Stored data entries
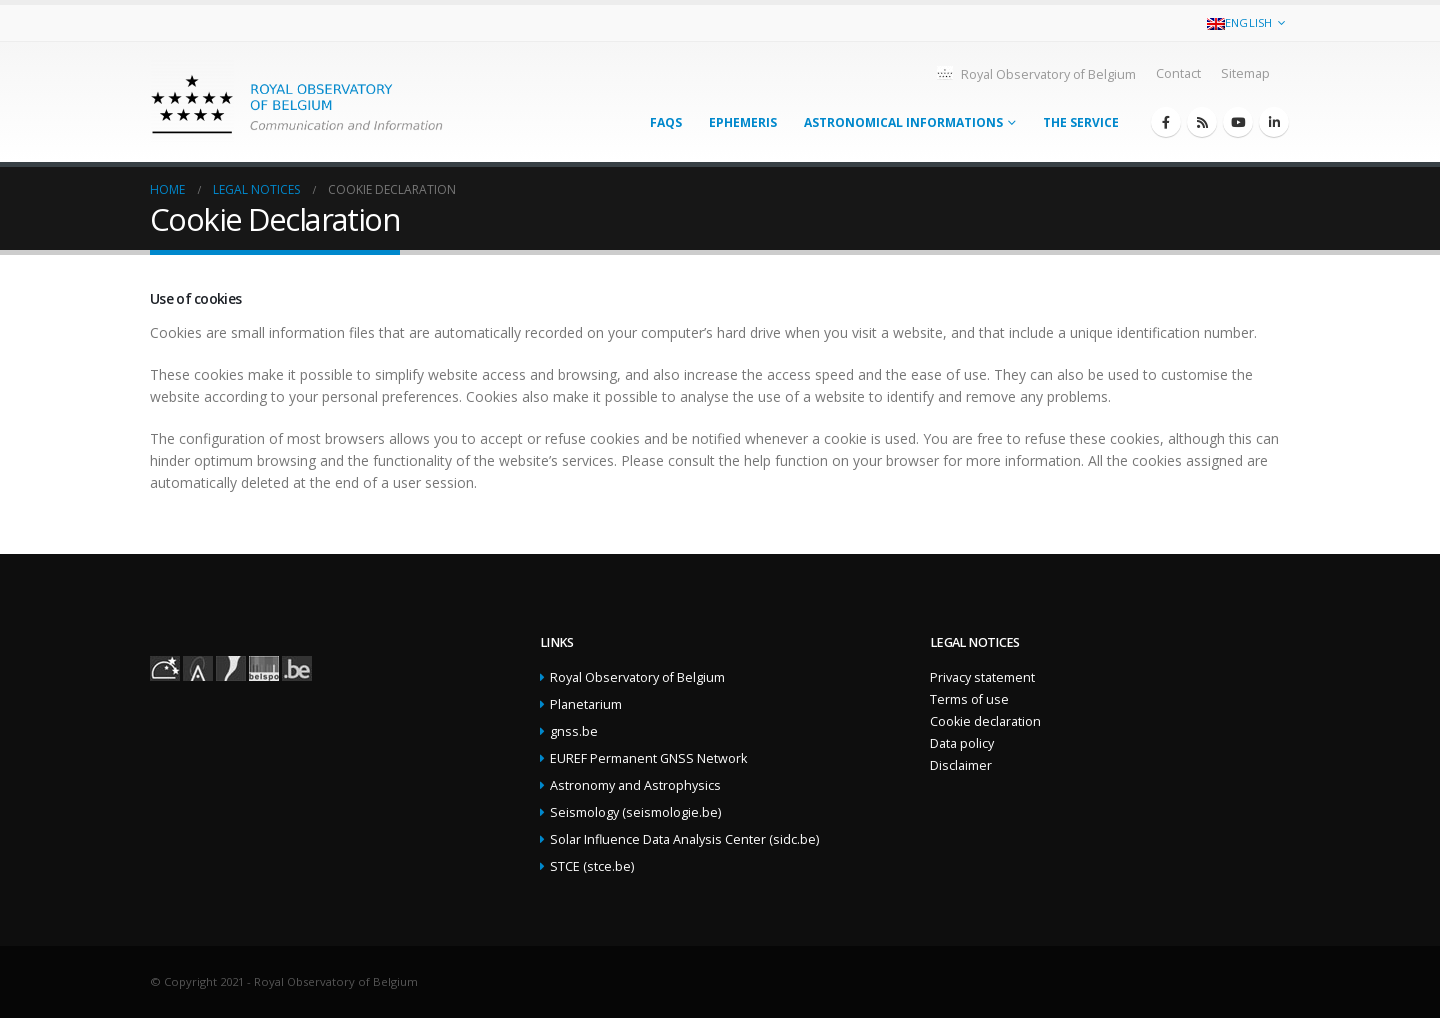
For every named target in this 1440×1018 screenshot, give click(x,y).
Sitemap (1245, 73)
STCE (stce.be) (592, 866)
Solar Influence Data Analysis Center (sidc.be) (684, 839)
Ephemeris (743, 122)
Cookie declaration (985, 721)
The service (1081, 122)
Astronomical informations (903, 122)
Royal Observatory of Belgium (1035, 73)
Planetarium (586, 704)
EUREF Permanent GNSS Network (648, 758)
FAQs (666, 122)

§ WORK TO COMPLETE
No line before the one containing "Planetarium (586, 704)" belongs in the answer; give again exactly that line and all lines after it through the end of the data.

§ SOLUTION
Planetarium (586, 704)
EUREF Permanent GNSS Network (648, 758)
FAQs (666, 122)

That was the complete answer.